Polarization and Relaxation Processes inHe3Gas

Abstract

Polarization of ${\mathrm{He}}^3$ when used as a buffer gas for optically pumped rubidium vapor has been investigated experimentally and theoretically. Experiment shows that the coupling between a rubidium and ${\mathrm{He}}^3$ atom is scalar in form (i.e., I·S) and is about three orders of magnitude greater than would be expected from the direct magnetic interaction of the dipoles associated with each atom. A theoretical explanation of this effect, which depends upon the overlap of the Rb valence electron with the electrons of the ${\mathrm{He}}^3$ atom is presented and is in agreement with experiment. Experiments concerning the optical pumping of metastable ${\mathrm{He}}^3$ atoms in order to produce ground-state polarization are described. Polarizations of 60% in 1-Torr (1 STP mm) samples at room temperature and 56% in 3-Torr samples at 77°K have been achieved.

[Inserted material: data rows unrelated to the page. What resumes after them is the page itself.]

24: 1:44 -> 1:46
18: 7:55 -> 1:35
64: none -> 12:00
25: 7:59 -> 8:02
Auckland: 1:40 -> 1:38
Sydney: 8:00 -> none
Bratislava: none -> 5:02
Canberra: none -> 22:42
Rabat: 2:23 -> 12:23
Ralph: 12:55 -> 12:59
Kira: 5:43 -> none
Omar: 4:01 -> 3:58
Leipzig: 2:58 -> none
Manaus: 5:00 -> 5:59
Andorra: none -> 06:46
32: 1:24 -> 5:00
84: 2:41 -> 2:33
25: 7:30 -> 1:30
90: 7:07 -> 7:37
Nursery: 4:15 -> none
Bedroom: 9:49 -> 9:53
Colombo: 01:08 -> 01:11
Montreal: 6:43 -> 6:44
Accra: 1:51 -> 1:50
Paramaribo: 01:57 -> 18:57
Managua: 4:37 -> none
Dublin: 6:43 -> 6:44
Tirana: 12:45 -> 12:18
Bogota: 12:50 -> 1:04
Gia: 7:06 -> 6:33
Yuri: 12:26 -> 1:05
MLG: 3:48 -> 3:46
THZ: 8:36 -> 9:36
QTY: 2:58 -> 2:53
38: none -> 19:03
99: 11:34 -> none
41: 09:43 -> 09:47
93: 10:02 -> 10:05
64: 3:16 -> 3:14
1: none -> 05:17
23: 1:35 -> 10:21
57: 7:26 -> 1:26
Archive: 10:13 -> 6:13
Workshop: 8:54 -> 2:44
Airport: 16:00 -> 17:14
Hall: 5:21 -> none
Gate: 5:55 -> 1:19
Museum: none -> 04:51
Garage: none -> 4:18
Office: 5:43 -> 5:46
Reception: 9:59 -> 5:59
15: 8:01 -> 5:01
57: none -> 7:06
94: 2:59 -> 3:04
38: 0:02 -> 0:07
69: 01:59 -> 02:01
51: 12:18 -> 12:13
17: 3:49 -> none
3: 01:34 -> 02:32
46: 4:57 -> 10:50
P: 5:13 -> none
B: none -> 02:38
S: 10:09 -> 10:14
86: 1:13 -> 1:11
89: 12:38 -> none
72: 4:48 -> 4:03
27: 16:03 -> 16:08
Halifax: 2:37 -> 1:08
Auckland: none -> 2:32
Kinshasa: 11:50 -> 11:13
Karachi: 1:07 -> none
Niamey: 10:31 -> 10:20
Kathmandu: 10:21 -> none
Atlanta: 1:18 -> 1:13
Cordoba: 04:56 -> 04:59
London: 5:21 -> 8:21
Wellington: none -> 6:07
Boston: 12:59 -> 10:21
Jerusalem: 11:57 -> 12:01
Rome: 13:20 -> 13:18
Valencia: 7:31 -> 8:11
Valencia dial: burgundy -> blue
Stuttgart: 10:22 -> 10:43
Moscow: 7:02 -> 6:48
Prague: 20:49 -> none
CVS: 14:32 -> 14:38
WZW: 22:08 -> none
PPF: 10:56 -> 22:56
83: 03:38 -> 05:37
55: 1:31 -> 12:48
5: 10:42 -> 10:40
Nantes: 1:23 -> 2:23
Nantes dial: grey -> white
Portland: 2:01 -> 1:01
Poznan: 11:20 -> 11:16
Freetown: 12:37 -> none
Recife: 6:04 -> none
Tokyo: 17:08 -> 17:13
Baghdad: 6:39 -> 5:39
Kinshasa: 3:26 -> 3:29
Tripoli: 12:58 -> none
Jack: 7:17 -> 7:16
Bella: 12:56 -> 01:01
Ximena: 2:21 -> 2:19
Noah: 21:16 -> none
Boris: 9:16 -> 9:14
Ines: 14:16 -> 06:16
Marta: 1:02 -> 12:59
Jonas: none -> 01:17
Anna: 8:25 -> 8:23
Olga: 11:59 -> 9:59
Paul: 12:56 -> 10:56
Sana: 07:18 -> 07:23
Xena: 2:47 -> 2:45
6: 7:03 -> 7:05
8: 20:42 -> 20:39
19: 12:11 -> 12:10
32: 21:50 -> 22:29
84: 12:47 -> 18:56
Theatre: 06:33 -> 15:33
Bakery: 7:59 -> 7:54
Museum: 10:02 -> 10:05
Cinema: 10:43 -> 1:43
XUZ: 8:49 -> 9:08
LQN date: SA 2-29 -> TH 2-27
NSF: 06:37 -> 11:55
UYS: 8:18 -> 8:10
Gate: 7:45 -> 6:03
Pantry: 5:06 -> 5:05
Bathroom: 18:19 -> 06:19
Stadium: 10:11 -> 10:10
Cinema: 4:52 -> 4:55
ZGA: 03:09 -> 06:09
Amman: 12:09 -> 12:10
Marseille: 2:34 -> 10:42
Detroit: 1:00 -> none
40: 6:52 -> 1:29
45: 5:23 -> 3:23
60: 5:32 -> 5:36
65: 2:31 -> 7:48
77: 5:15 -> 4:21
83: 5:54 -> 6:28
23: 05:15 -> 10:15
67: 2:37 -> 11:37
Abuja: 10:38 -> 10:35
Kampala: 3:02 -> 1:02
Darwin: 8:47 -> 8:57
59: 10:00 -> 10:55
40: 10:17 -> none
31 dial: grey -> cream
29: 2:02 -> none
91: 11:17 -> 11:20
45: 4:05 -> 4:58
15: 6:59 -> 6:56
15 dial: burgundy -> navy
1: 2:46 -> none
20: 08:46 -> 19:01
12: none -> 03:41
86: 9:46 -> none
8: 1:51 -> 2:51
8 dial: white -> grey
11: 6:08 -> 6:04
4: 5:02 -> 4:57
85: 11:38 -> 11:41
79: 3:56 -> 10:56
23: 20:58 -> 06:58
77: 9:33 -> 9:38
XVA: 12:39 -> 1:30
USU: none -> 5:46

The process of metastable pumping works only at these lower pressures. Mercury liquid is shown experimentally, however, to present a poor surface for ${\mathrm{He}}^3$ relaxation. This result opens the possibility of achieving high polarization at high pressure using metastable pumping and gas compression. Various wall coatings of ${\mathrm{He}}^3$ samples are found to have only small effects upon relaxation rates. A 3.1-amagat (1 STP atm) sample in Pyrex but of high purity is found to have a relaxation time of 2×${10}^4$ sec. This value sets present limits upon the experimental ${\mathrm{He}}^3$-${\mathrm{He}}^3$ relaxation cross section. A new effect which involves relaxation processes of the ${\mathrm{He}}^3$ polarization in a magnetic field with a gradient is investigated both experimentally and theoretically. The results of both theory and experiment are in close agreement with each other. An effect involving enhanced polarization of either sign of spin temperature of a high-pressure sample of ${\mathrm{He}}^3$ in which a gas discharge is struck, and which is in a 10-kG field, is described experimentally.